Three months before the elections, the U.S.-led Fallujah offensive threatens even the illusion of “security” and stability that elections workers seek to maintain. Dr. Riyadh and his neighbors are more than a little alarmed. Listening to descriptions of the chaos and frustrations concerning problems ranging from evacuations and refugees to injuries (“They need doctors and surgeons like you”), the doctor appears stunned and dismayed but also moved to action. At a Adhamiya District Council meeting, he and others meet with U.S. military personnel to “discuss some things.” The doctor looks at the soldiers: “What is the misunderstanding point that leads to this aggression of a city?” he asks, at once sad and angry. “Many innocent people are killed. It is a process of mass killing.” A soldier nods in sympathy: “I’ve heard everything you’ve just said. Some of what you’ve said has touched me in my heart.”

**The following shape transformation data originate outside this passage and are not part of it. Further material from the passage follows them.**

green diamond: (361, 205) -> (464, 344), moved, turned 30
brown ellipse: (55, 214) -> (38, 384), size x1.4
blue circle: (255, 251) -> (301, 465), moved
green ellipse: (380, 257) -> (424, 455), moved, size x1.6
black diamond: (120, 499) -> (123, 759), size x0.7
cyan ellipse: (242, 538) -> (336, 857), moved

The film cuts to a car exploded outside, with sirens wailing in the background. A TV news report announces that four people were “killed today at the Abu Hanifa mosque” in Dr. Riyadh’s Adhamiya neighborhood. Women describe the scene: “It was the Americans who did the killing,” says one, breathless. Distrustful of these forces purportedly in place to keep order, Iraqis — especially those in this Sunni area — are also fearful of Shia militias. As if to underscore the daily risks faced by citizens, one day before the election, the son of Riyadh’s friend Hammoudy is kidnapped, and the candidate sets to the task of pulling together a ransom, while comforting the distraught father.

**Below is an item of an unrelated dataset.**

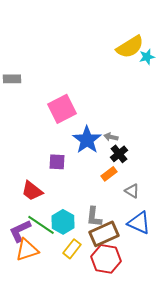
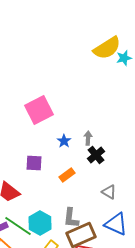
gray arrow: (111, 137) -> (88, 138), turned 80
blue star: (87, 140) -> (64, 141), size x0.5
orange rectangle: (109, 174) -> (67, 175), moved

Though the elections were over in January 2005, My Country exposes tensions that remain raw, if ever shifting. Perceptive and poignant, the documentary maintains an observant distance from the sweep of history, and even the elections. As it reveals the many sorts of work that went into making this “show” (as one contractor in Kurdistan describes the elections process, or again, “real live history”), it also offers Dr. Riyadh as a kind of counterpoint. At once representative and singular, sincere, increasingly disillusioned, and committed to his principles, he remains determined to recover his country.